DATA RECORDS Block Start

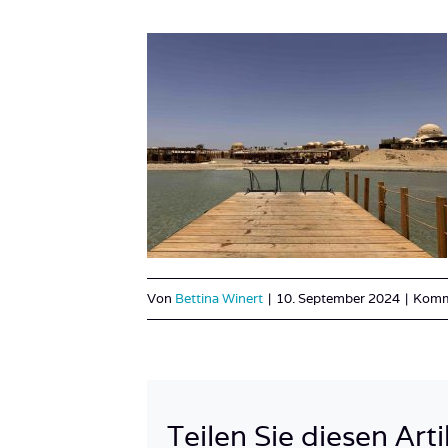
Von
Bettina Winert
|
10. September 2024
|
Komme
Teilen Sie diesen Arti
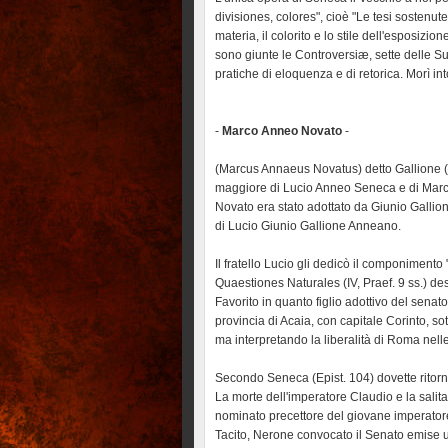
divisiones, colores", cioè "Le tesi sostenute 
materia, il colorito e lo stile dell'esposizio
sono giunte le Controversiæ, sette delle Suas
pratiche di eloquenza e di retorica. Morì int
-
Marco Anneo Novato
-
(Marcus Annaeus Novatus) detto Gallione (Co
maggiore di Lucio Anneo Seneca e di Marc
Novato era stato adottato da Giunio Gallion
di Lucio Giunio Gallione Anneano.
Il fratello Lucio gli dedicò il componimento 
Quaestiones Naturales (IV, Praef. 9 ss.) d
Favorito in quanto figlio adottivo del sena
provincia di Acaia, con capitale Corinto, so
ma interpretando la liberalità di Roma nelle
Secondo Seneca (Epist. 104) dovette ritorn
La morte dell'imperatore Claudio e la salita 
nominato precettore del giovane imperatore,
Tacito, Nerone convocato il Senato emise un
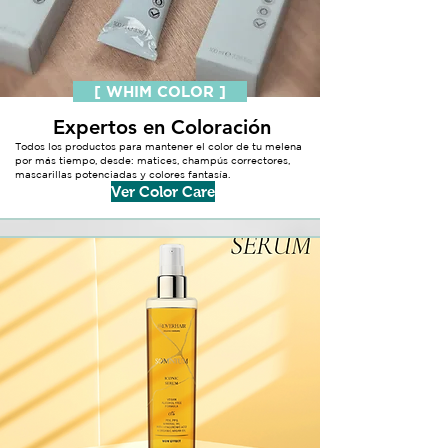
[ WHIM COLOR ]
Expertos en Coloración
Todos los productos para mantener el color de tu melena
por más tiempo, desde: matices, champús correctores,
mascarillas potenciadas y colores fantasía.
Ver Color Care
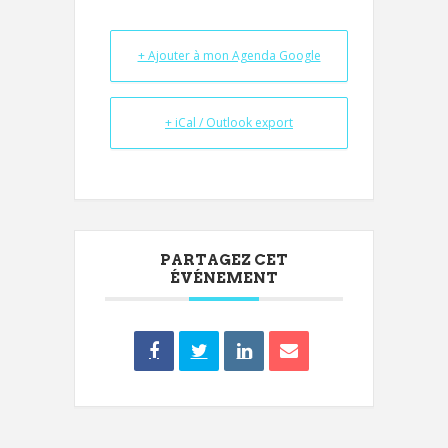
+ Ajouter à mon Agenda Google
+ iCal / Outlook export
PARTAGEZ CET
ÉVÉNEMENT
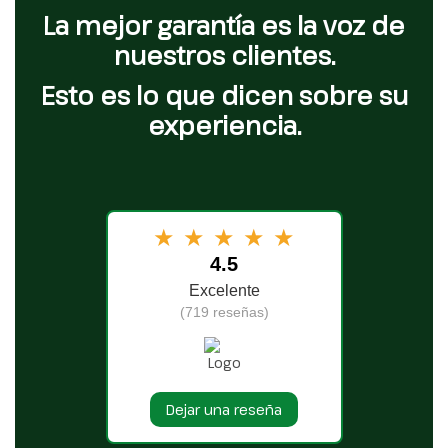
La mejor garantía es la voz de
nuestros clientes.
Esto es lo que dicen sobre su
experiencia.
★
★
★
★
★
4.5
Excelente
(719 reseñas)
Dejar una reseña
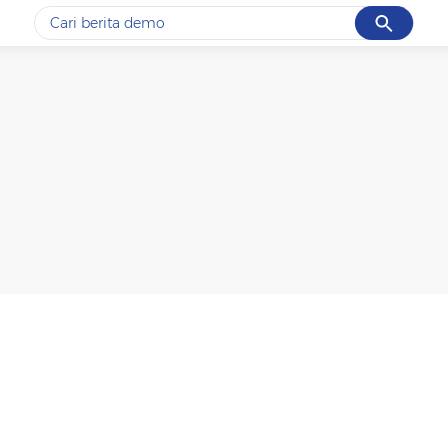
Cancel
Yang sedang ramai dicari
#1
piala presiden 2026
#2
prabowo
#3
gempa hari ini
#4
demo
#5
iran
Promoted
Terakhir yang dicari
Loading...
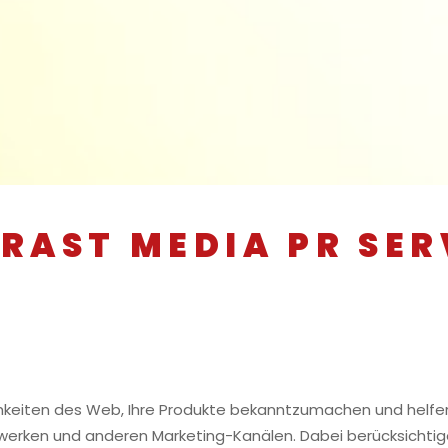
RAST MEDIA PR SER
chkeiten des Web, Ihre Produkte bekanntzumachen und helfe
zwerken und anderen Marketing-Kanälen. Dabei berücksichtig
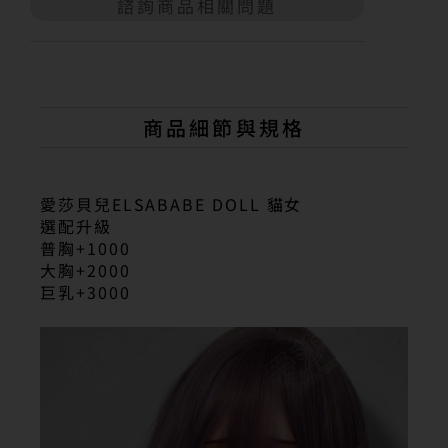
諮詢商品相關問題
A
l
t
e
r
n
商品細節與規格
a
t
i
v
愛莎貝兒ELSABABE DOLL 貓女
e
選配升級
:
普胸+1000
大胸+2000
巨乳+3000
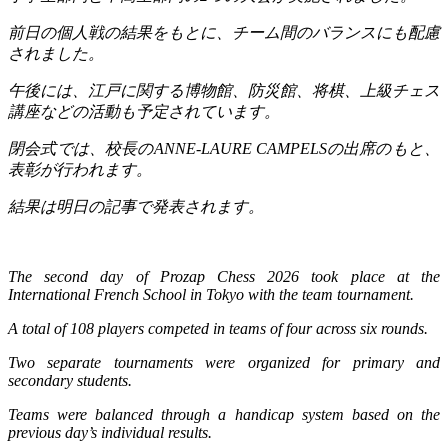
前日の個人戦の結果をもとに、チーム間のバランスにも配慮
されました。
午後には、江戸に関する博物館、防災館、将棋、上級チェス
講座などの活動も予定されています。
閉会式では、校長の
ANNE-LAURE CAMPELS
の出席のもと、
表彰が行われます。
結果は明日の記事で発表されます。
The second day of Prozap Chess 2026 took place at the
International French School in Tokyo with the team tournament.
A total of 108 players competed in teams of four across six rounds.
Two separate tournaments were organized for primary and
secondary students.
Teams were balanced through a handicap system based on the
previous day’s individual results.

DATA RECORDS Block End

» ASSIGNMENT:
Produce only the lines from the line containing "ANNE-LAURE CAMPELS" through the line containing "A total of 108", inclusive of both, exactly as they stand in the entries above.

» FINISHED TASK:
ANNE-LAURE CAMPELS
の出席のもと、
表彰が行われます。
結果は明日の記事で発表されます。
The second day of Prozap Chess 2026 took place at the
International French School in Tokyo with the team tournament.
A total of 108 players competed in teams of four across six rounds.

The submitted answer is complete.